Another line of research suggests that dopaminergic input is not necessary for opioid reward. 6-OHDA lesions in NA, which specifically destroy dopaminergic neurons, did not effect lever press linked to opioid reward (Robbins et al., 1989).

Yet, it does appears that dopamine has an excitatory effect on opioid-induced reward. Dopamine antagonists slow response speed in reinforced tasks, but do not eliminate the response all together (Evenden and Robbins, 1983). A recent study also found potentiation of opioid activity by dopamine agonists, while dopamine antagonists inhibit opioid activity (Cook et al., 1999). On a cellular level, dopamine administration in NA tissue elicits changes in electrical activity when cell slices are placed in a test tube mimicking the brain's environment (Pennartz et al., 1992). In reviewing the body of research, dopamine seems to enhance the actions of opioids on reward in the NA, but does not appear to be required for reinforcement.

It is interesting to note that opioid and dopamine agonists alike, both substances associated with addiction, depress overall excitation in the NA (Pennartz et al., 1992). Yet, muscarinic agonists decrease excitation in the NA without altering addiction (Pennartz and Lopes da Silva, 1994).

NA involvement in opioid withdrawal and tolerance

The NA appears to be extremely sensitive to opioid withdrawal. Injecting an antagonist into a dependant animal can experimentally induce withdrawal. Low doses of the opiate antagonist, methylnaloxonium, disrupt operant performance when injected into NA of morphine-dependant rats (Stinus et al., 1990). Even though other structures were sensitive to withdrawal, the NA was by far the most sensitive (Stinus et al., 1990). Similarly, the same opioid antagonist increased animal's efforts to self-administer heroin (Koob, 1992) when injected in to rat NA, as if to avoid withdrawal.

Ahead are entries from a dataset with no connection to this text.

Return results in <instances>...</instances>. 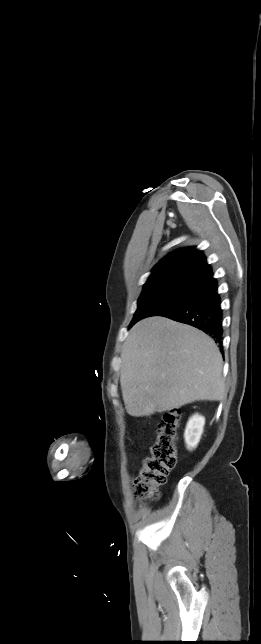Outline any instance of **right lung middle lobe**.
I'll use <instances>...</instances> for the list:
<instances>
[{"mask_svg": "<svg viewBox=\"0 0 261 644\" xmlns=\"http://www.w3.org/2000/svg\"><path fill=\"white\" fill-rule=\"evenodd\" d=\"M199 285L196 282L181 279L145 284L138 300V308L129 327L143 318L162 315L175 308L185 302Z\"/></svg>", "mask_w": 261, "mask_h": 644, "instance_id": "1", "label": "right lung middle lobe"}]
</instances>
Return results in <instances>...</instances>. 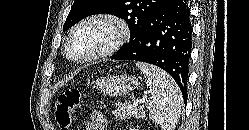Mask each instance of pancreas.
Returning a JSON list of instances; mask_svg holds the SVG:
<instances>
[{
  "label": "pancreas",
  "instance_id": "cf45deb5",
  "mask_svg": "<svg viewBox=\"0 0 249 130\" xmlns=\"http://www.w3.org/2000/svg\"><path fill=\"white\" fill-rule=\"evenodd\" d=\"M113 115L116 118H121V119H130V118L140 119L145 117L142 108H137L128 103L116 104L115 109L113 110Z\"/></svg>",
  "mask_w": 249,
  "mask_h": 130
}]
</instances>
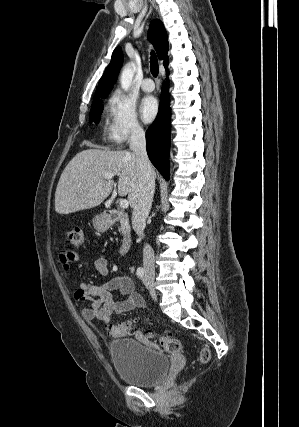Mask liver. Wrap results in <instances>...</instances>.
I'll list each match as a JSON object with an SVG mask.
<instances>
[{
    "mask_svg": "<svg viewBox=\"0 0 299 427\" xmlns=\"http://www.w3.org/2000/svg\"><path fill=\"white\" fill-rule=\"evenodd\" d=\"M105 173L119 176L118 194L127 196L134 207L139 194L135 154L87 149L76 154L63 170L55 192V211L69 214L100 205L114 186L112 179L104 178Z\"/></svg>",
    "mask_w": 299,
    "mask_h": 427,
    "instance_id": "liver-1",
    "label": "liver"
}]
</instances>
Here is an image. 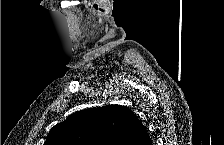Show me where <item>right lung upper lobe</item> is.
<instances>
[{
	"mask_svg": "<svg viewBox=\"0 0 224 145\" xmlns=\"http://www.w3.org/2000/svg\"><path fill=\"white\" fill-rule=\"evenodd\" d=\"M44 145H152V141L132 110L111 104L68 116L50 130Z\"/></svg>",
	"mask_w": 224,
	"mask_h": 145,
	"instance_id": "right-lung-upper-lobe-1",
	"label": "right lung upper lobe"
}]
</instances>
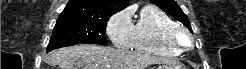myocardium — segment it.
Instances as JSON below:
<instances>
[{"instance_id": "1", "label": "myocardium", "mask_w": 246, "mask_h": 69, "mask_svg": "<svg viewBox=\"0 0 246 69\" xmlns=\"http://www.w3.org/2000/svg\"><path fill=\"white\" fill-rule=\"evenodd\" d=\"M167 35L172 44L177 45L182 49H187L192 46L191 34L180 25H175L170 28ZM181 37H184V40Z\"/></svg>"}]
</instances>
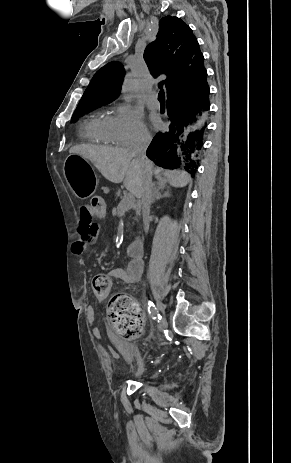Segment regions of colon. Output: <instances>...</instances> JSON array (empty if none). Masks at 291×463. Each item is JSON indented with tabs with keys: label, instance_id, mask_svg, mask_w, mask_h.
I'll use <instances>...</instances> for the list:
<instances>
[{
	"label": "colon",
	"instance_id": "obj_1",
	"mask_svg": "<svg viewBox=\"0 0 291 463\" xmlns=\"http://www.w3.org/2000/svg\"><path fill=\"white\" fill-rule=\"evenodd\" d=\"M95 212L102 215L106 212V202L101 197L91 201ZM92 290L96 298L105 300L112 292V281L106 275H97L92 280ZM108 319L117 334L123 337H134L141 333L143 318L139 304L128 296H113L108 305Z\"/></svg>",
	"mask_w": 291,
	"mask_h": 463
}]
</instances>
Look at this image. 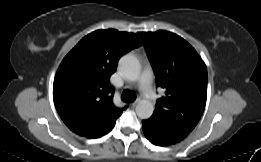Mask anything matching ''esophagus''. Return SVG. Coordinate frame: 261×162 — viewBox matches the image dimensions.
<instances>
[{"label":"esophagus","instance_id":"34e87169","mask_svg":"<svg viewBox=\"0 0 261 162\" xmlns=\"http://www.w3.org/2000/svg\"><path fill=\"white\" fill-rule=\"evenodd\" d=\"M137 104H138V101H135V102L131 103L130 106L134 108L137 106Z\"/></svg>","mask_w":261,"mask_h":162}]
</instances>
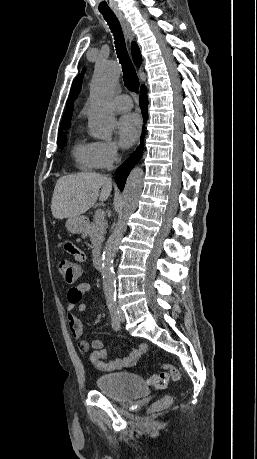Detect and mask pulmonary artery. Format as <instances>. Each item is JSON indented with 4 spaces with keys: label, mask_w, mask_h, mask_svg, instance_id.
<instances>
[{
    "label": "pulmonary artery",
    "mask_w": 257,
    "mask_h": 459,
    "mask_svg": "<svg viewBox=\"0 0 257 459\" xmlns=\"http://www.w3.org/2000/svg\"><path fill=\"white\" fill-rule=\"evenodd\" d=\"M111 106L117 112L128 111L132 108V101L128 95H118L112 99Z\"/></svg>",
    "instance_id": "obj_1"
}]
</instances>
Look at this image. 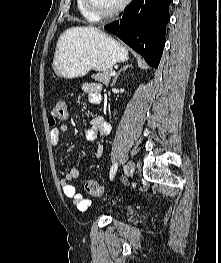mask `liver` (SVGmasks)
<instances>
[{
	"mask_svg": "<svg viewBox=\"0 0 221 263\" xmlns=\"http://www.w3.org/2000/svg\"><path fill=\"white\" fill-rule=\"evenodd\" d=\"M83 29H85V30H91V31L98 30V29H96V28H94V27H83Z\"/></svg>",
	"mask_w": 221,
	"mask_h": 263,
	"instance_id": "1",
	"label": "liver"
}]
</instances>
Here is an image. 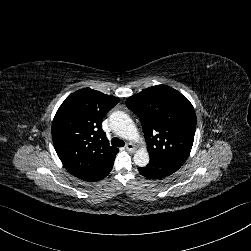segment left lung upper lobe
<instances>
[{
    "mask_svg": "<svg viewBox=\"0 0 251 251\" xmlns=\"http://www.w3.org/2000/svg\"><path fill=\"white\" fill-rule=\"evenodd\" d=\"M126 104L143 125L149 155L183 165L196 130L189 100L169 86L157 85L127 98Z\"/></svg>",
    "mask_w": 251,
    "mask_h": 251,
    "instance_id": "1",
    "label": "left lung upper lobe"
}]
</instances>
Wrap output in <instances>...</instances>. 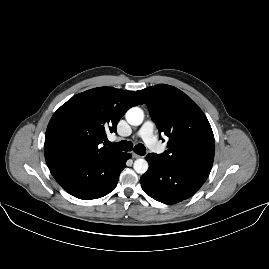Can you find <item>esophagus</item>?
<instances>
[{
	"mask_svg": "<svg viewBox=\"0 0 269 269\" xmlns=\"http://www.w3.org/2000/svg\"><path fill=\"white\" fill-rule=\"evenodd\" d=\"M132 157L135 158V159H138V158H140L141 156L138 155V154H136V153H132Z\"/></svg>",
	"mask_w": 269,
	"mask_h": 269,
	"instance_id": "34e87169",
	"label": "esophagus"
}]
</instances>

The NA appears to not only be involved in opioid withdrawal, it also appears to play a role in opioid tolerance. A study examining NA dopamine concentrations found that concentrations are higher in tolerant rats than in controls (Johnson and Glick, 1992). Researchers have yet to demonstrate how the change in dopamine concentrations, associated with a change in reinforcement, plays a role in opioid tolerance.

A final hypothesis

DiChiara and North (1992) propose that opioids hyperpolarize GABA-interneurons in the VTA, which reduces the inhibition on dopaminergic neurons projecting to the NA. Consequently, dopaminergic neurons are overstimulated, which causes an increase in reinforcement associated with addiction. While the hypothesis is sound, it has not been conclusively proven. Preliminary evidence does support the contentions of DiChiara and North. A recent study found that opioid administration reduces GABA mRNA, which is the template and controller of GABA production (Mavridis and Besson, 1999).